第10話 修行の日々

 無事にお風呂に入れたあたしはその後もメイドさんと少し話をした。どうやらシンディはあの姉妹に意地悪されてお風呂も満足に入れてなかったらしい。マジでアイツらイラつくわ。


 それで決まったのがアイツらがまだ寝ている早朝にお風呂に入るってこと。あたしは筋トレの他に体力作りも兼ねて、まだ薄暗いうちからランニングも始めることにした。お嬢様だからかワンピース的な服しか持ってなかったから、料理長に頼んで闇夜に紛れることの出来る男物の黒い上下の服を買ってきてもらったんだ。厨房メンバーは食材の仕入れとかで街に買い出しに行けるらしいし、意外にもたまには家に帰れるらしかった。ちなみにオバちゃんの名前はクレアさんっていうのもようやく知れた。


 まだ暗いうちに屋敷を抜け出して走り込んで、帰って来たらお風呂に入って、厨房にご飯を貰いに行って、継母たちに怪しまれないようにメイドさんたちに混ざって適度に掃除をしたりする。義姉妹の嫌がらせにはひたすら耐えて、後で全部ぶちまけることにするって決めた。ちなみに掃除をする時に筋肉を意識すると見事な筋トレになるんだよね。それから寝る前に腹筋と腕立てを限界までやるっていう日々を続けた。

 そんなことを一ヶ月もしていたら、あんなにか弱かったシンディの体も健康になってシュッと引き締まり、誰に見せても恥ずかしくない体になった。もちろん誰にも見せないけどね。よし! 『体』は鍛えられたはず! そろそろマーズニさんに会いに行ってみよう!


────


 マーズニさんの家の前まで行くと、庭でマックが剣を持って素振りをしている。幅広の剣だし重そうだな。


「おーい! マック!」


「シンディ!? 心配してたんだぞ!」


 やほーって手を振りながら走って行くと、マックは素振りで使っていた剣を地面に落として狼狽えている。


「心配? なんで?」


「なんでって、一ヶ月も音沙汰なしだったろ!? こっちからは探りに行けないし、何かあったんじゃないかって思うだろ!」


 心配って言ってたのに今度は怒り始めちゃった。中学の時の担任を思い出すなぁ、なんて思っているとマーズニさんを呼びに家に入って行った。外で待っているとマーズニさんも慌てて出てきたけど、涙ぐんで「心配していました」と言っている。
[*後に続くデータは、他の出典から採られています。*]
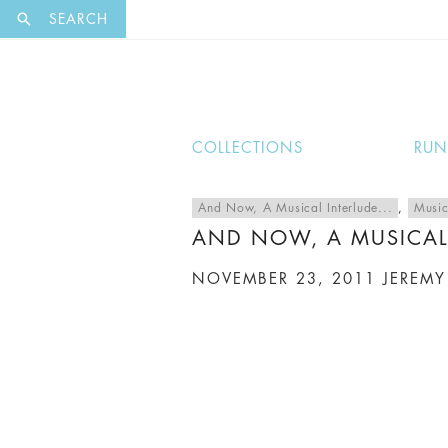
EXCLUSI
SEARCH
COLLECTIONS
RU
And Now, A Musical Interlude...
,
Musi
AND NOW, A MUSICAL
NOVEMBER 23, 2011
JEREMY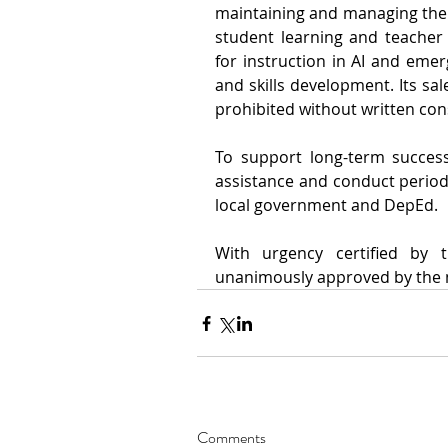
maintaining and managing the fa
student learning and teacher t
for instruction in AI and emerg
and skills development. Its sale
prohibited without written cons
To support long-term success
assistance and conduct periodi
local government and DepEd.
With urgency certified by 
unanimously approved by the m
Comments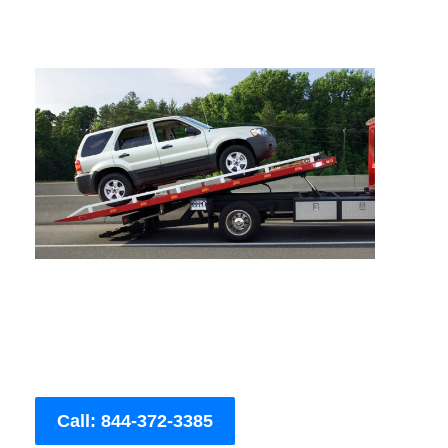
Call: 844-372-3385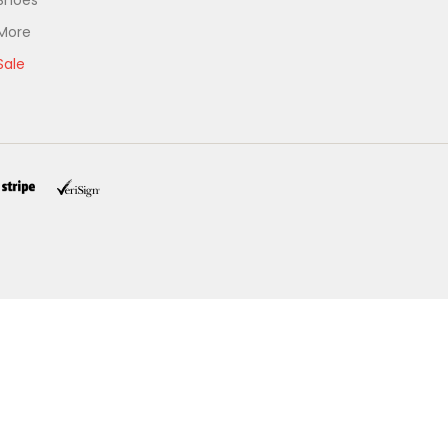
Shoes
More
Sale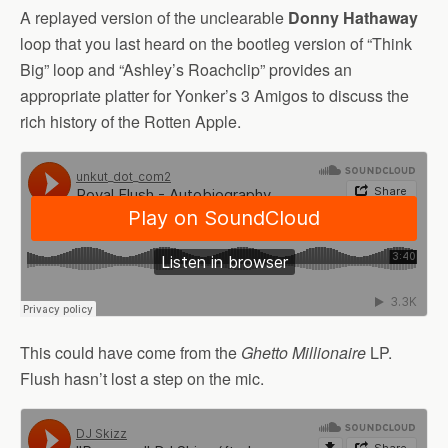
A replayed version of the unclearable
Donny Hathaway
loop that you last heard on the bootleg version of “Think
Big” loop and “Ashley’s Roachclip” provides an
appropriate platter for Yonker’s 3 Amigos to discuss the
rich history of the Rotten Apple.
This could have come from the
Ghetto Millionaire
LP.
Flush hasn’t lost a step on the mic.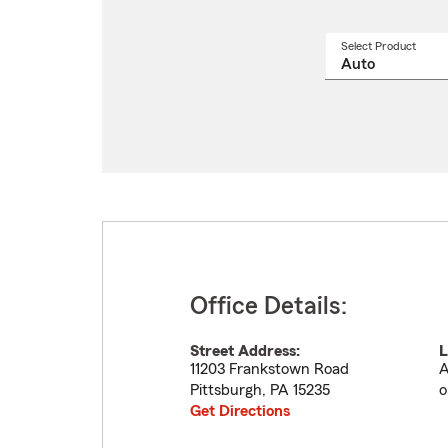
Select Product
Select
a
produ
name
from
drop
Office Details:
Street Address:
L
11203 Frankstown Road
A
Pittsburgh
,
PA
15235
o
Get Directions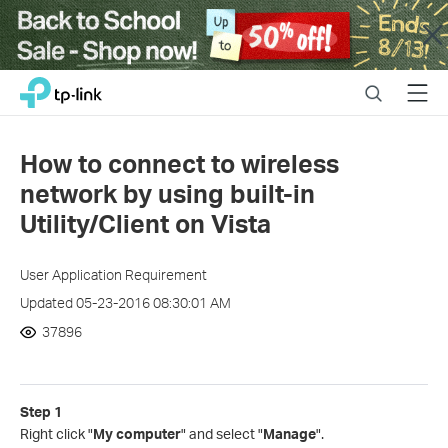
Close
Click
Search
Menu
TP-Link, Reliably Smart
to
skip
the
How to connect to wireless
navigation
network by using built-in
bar
Utility/Client on Vista
User Application Requirement
Updated 05-23-2016 08:30:01 AM
37896
Step 1
Right click "
My computer
" and select "
Manage
".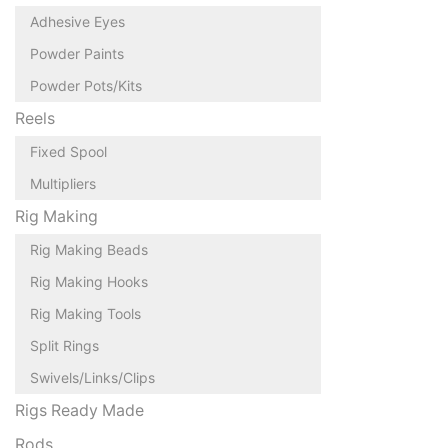
Adhesive Eyes
Powder Paints
Powder Pots/Kits
Reels
Fixed Spool
Multipliers
Rig Making
Rig Making Beads
Rig Making Hooks
Rig Making Tools
Split Rings
Swivels/Links/Clips
Rigs Ready Made
Rods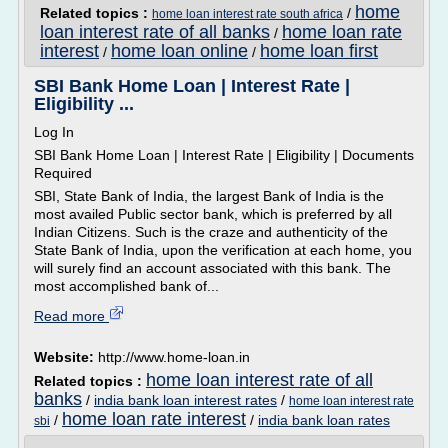
home
Related topics :
/
home loan interest rate south africa
loan interest rate of all banks
home loan rate
/
interest
home loan online
home loan first
/
/
SBI Bank Home Loan | Interest Rate |
Eligibility ...
Log In
SBI Bank Home Loan | Interest Rate | Eligibility | Documents
Required
SBI, State Bank of India, the largest Bank of India is the
most availed Public sector bank, which is preferred by all
Indian Citizens. Such is the craze and authenticity of the
State Bank of India, upon the verification at each home, you
will surely find an account associated with this bank. The
most accomplished bank of...
Read more
Website:
http://www.home-loan.in
home loan interest rate of all
Related topics :
banks
/
india bank loan interest rates
/
home loan interest rate
home loan rate interest
/
/
india bank loan rates
sbi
何か悪いことしちゃったなぁ……。


「あの、何か心配かけたみたいでごめんなさい。この前来た時にあんまり話を聞いてなくて……『心』と『体』を鍛えるってのは覚えてたから、一ヶ月みっちり鍛えて来たんだけど……」


 そう言いながら腕まくりをして力こぶを作ると、二人は「おぉ……」と驚いてるのか引いてるのか分からない感想を漏らしていた。


「あの日、都合の良い日に来ていただければ体力作りをしましょうと申し上げたのですが……もうご自分でされてしまったのですね……」


 マーズニさんはやっぱ引いてるみたいだ。


「うん、頑張って筋肉と持久力は付けたけど『心』がよく分かんなくて」


 そう言うとマーズニさんは強い意志や希望、ブレない心が『心』だと言う。


「何かありましたか? そちらもかなり鍛えられているようですが」


 と言う。うーん……あの継母と目を合わせたらダメな気がして頑なに目を合わせないようにしてたとか、あの義姉妹を毎日脳内でフルボッコにしていつか本当にやってやるわと誓ったりとか、屋敷で働くメイドさんたちをいつか全員魔法から解き放つつもりだとか、そんなことは毎日思ってたけど。まさかそれ?


「まぁ……心当たりはあるといえばあるかな……」


 苦笑いでごまかすとそれ以上は聞かれなかった。まさかシンディが脳内とはいえ、あんなことやこんなことを想像していたなんて言えない。


「マックよ。お嬢様は必死に努力をされ、お一人でここまで成長なされた。守るつもりが守られる側になるかもしれんぞ」


 マーズニさんがそう言うと、マックはショックを隠しきれない表情になっている。


「俺だってかなり頑張ったんだけどなぁ……」


 なんてボソボソと言いながら。


「マーズニさん、次は何をしたらいい? 魔法ってどうやって使うの?」


 矢継ぎ早に質問をするとマーズニさんはしっかりと答えてくれた。『心』と『体』については毎日このまま修行を続けるようにと言われ、魔法については『魔法測定器』で自分の特性を知ってから修行をしたほうが良いと言う。


「この一ヶ月で二人とも鍛えたおかげで『魔』も成長し、魔力量も質もかなり上がっているようです。これならば魔法測定器で判別できるでしょう」


 そうマーズニさんは言う。マーズニさんの『知』の魔法で判別出来ない辺り、KOTYらしい矛盾だなと思うがもちろんそんなことは言わない。ちゃんと「そうなんですね」と棒読みで返事をしたあたしはエライ。


 あたしたちは自分の魔法の特性を知るために一度街へ行くことになった。